Page 2, David Amram
David: Yes, I first met Hunter in 1959. I had a cabin in Huguenot, New York when Hunter Thompson was a reporter for the Middletown Daily Record. There was a little store I went to for my week's supply of groceries, and the old man who ran the store hardly said a word, usually just a grunt for 'hello.'

But finally, one day, the guy said to me, "I've seen 'em."

"Seen what?" I asked.

"The saucer people," he says. "The flying saucer people in the field across the street."

"Oh ..." I said. "Okay ..."

He said, "I’ve only told two people about this. You, and that crazy writer up on the hill."

Of course, the crazy writer was Hunter Thompson. Years later, when Ron Whitehead and Doug Brinkley organized an award ceremony for Thompson in Louisville, Kentucky, they asked me to be the music director. I had the chance to sit and reminisce with Hunter about the guy in the Superette who saw the saucer people and other, more serious things, as well. Hunter was more than just a crazy Gonzo character, he was first and foremost a serious writer.

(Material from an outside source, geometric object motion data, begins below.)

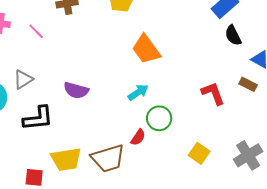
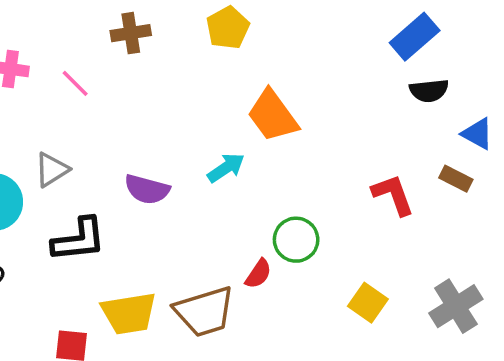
black semicircle: (233, 35) -> (429, 91), turned -70
cyan arrow: (138, 92) -> (226, 168), moved

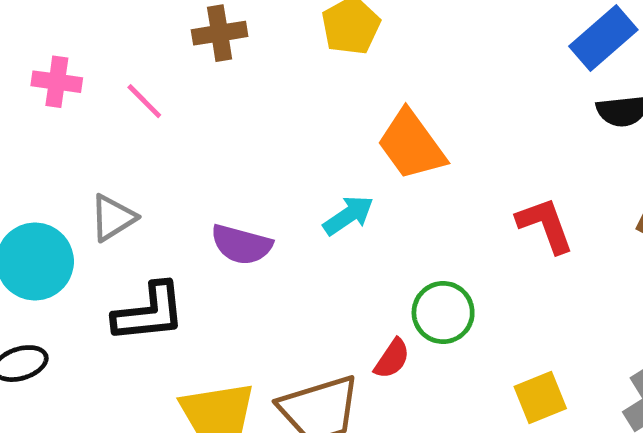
red L-shape: (393, 195) -> (545, 225), moved
yellow square: (368, 303) -> (540, 398), turned 33

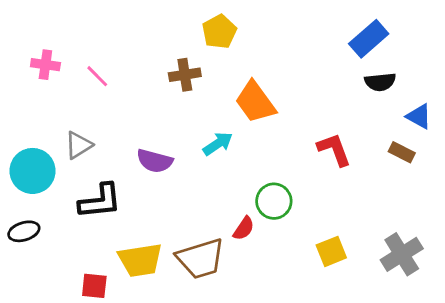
brown cross: (220, 33) -> (185, 75), moved

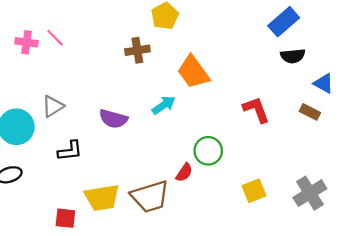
pink line: (97, 76) -> (55, 38), moved
black L-shape: (100, 201) -> (70, 151), size x0.7

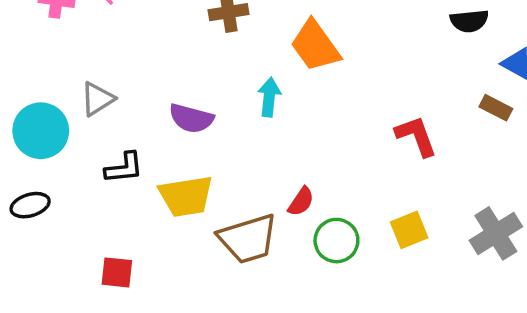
cyan arrow: (164, 105) -> (269, 97), turned -50
red L-shape: (256, 110) -> (416, 136), moved
green circle: (208, 151) -> (336, 241), moved
yellow trapezoid: (102, 198) -> (186, 196), moved

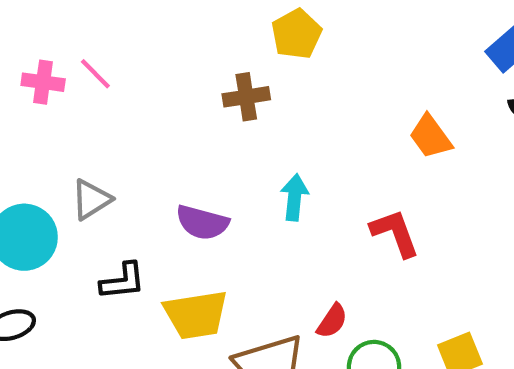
orange trapezoid: (315, 46) -> (431, 137), moved, size x0.7
red L-shape: (416, 136) -> (395, 233), moved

Bill: There is another song on Southern Stories, 'Alfred the Hog', where you play a flute solo that knocks me out as much as any electric guitar solo. At one point, it sounds like you are playing two flutes at the same time.

David:
Thank you, thanks a lot. That instrument is actually an Irish pennywhistle, and yes, on part of the solo, I’m playing two pennywhistles at the same time.

Bill: How did you learn to do that?

David:
It just came naturally.

Bill: That figures…

David:
The pennywhistle is a versatile instrument. Just as a violin can be used for either classical or bluegrass, the pennywhistle can be used different ways. Audiences in Kenya enjoyed it when I went there for the World Council of Churches and played African music in 1976. Dizzy Gillespie dug how I used the pennywhistle as a jazz instrument when I played with him in Havana in 1977.

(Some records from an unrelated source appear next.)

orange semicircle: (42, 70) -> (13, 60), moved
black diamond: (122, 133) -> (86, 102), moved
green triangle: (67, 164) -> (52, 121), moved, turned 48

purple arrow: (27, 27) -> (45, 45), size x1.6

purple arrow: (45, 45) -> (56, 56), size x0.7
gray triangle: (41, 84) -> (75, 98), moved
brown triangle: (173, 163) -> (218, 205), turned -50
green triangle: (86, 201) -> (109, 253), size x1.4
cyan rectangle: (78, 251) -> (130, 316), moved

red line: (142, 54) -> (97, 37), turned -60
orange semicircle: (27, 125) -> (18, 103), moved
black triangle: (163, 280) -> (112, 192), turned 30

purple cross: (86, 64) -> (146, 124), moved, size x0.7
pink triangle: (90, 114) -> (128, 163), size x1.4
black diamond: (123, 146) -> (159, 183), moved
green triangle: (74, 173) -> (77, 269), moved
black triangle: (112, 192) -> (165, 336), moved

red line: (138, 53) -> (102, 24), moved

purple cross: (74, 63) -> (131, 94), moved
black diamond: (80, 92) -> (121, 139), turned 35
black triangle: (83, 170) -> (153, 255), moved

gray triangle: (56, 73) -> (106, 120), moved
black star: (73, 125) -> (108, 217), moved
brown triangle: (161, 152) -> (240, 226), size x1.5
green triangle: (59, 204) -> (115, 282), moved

Bill: You composed the soundtrack for the original version of The Manchurian Candidate in 1962. I read that Frank Sinatra, the star of the movie, was very pleased with the score you created for that movie. Did you meet Sinatra?

David:
I met him in New York a few years after making the film. He said he liked the fact that I’m a jazz musician as well as a classical composer, and he was impressed that I write my own music, orchestrate every note myself, and don’t use ghost writers.

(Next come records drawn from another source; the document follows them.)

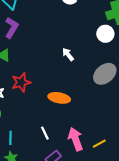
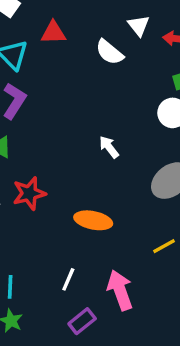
white line: (45, 133) -> (68, 279), turned 48
yellow line: (99, 144) -> (164, 246), moved

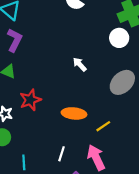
yellow line: (164, 246) -> (103, 126), moved

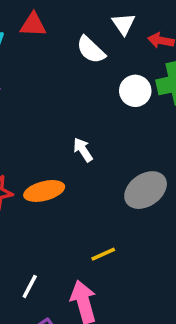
white circle: (119, 38) -> (135, 91), moved
orange ellipse: (74, 113) -> (44, 191), moved, turned -30

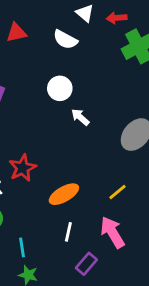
white circle: (135, 91) -> (60, 88), moved
orange ellipse: (44, 191) -> (64, 194), moved

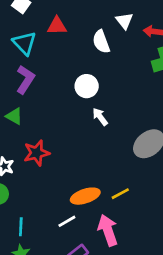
white semicircle: (65, 40) -> (101, 42), turned 30
orange ellipse: (64, 194) -> (85, 196), moved
white line: (68, 232) -> (67, 221), turned 36

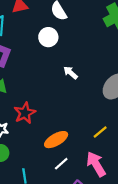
white circle: (87, 86) -> (48, 37), moved
orange ellipse: (85, 196) -> (56, 140), moved

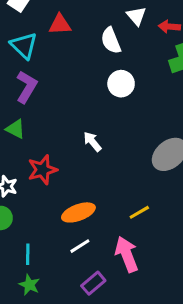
white circle: (48, 37) -> (121, 84), moved
white arrow: (71, 73) -> (92, 142), moved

Bill: Frank Sinatra, Jr. said that the Manchurian Candidate score was an "ingenious combination of polytonality and jazz." Can you explain what "polytonality" means?

David:
Polytonal means using more than one harmonic pattern, or two separate tonal bases at the same time.

Bill:
Yeah, Google says, "Using more than one key or tonality simultaneously," but I still don't quite understand it. I play guitar and I thought you could only play in one key at a time.

David: Well, for example, you can play a G7 chord and play a D flat against it.

Bill:
No doubt, you can. I'll have to work it. Moving on, I have to ask you this, because there's a debate going on among some friends of mine. You know that famous black & white photo of Gregory Corso, Larry Rivers, Jack Kerouac, you, and Allen Ginsberg, all sitting in the diner? Is that a spoon or a toothpick you are chomping on?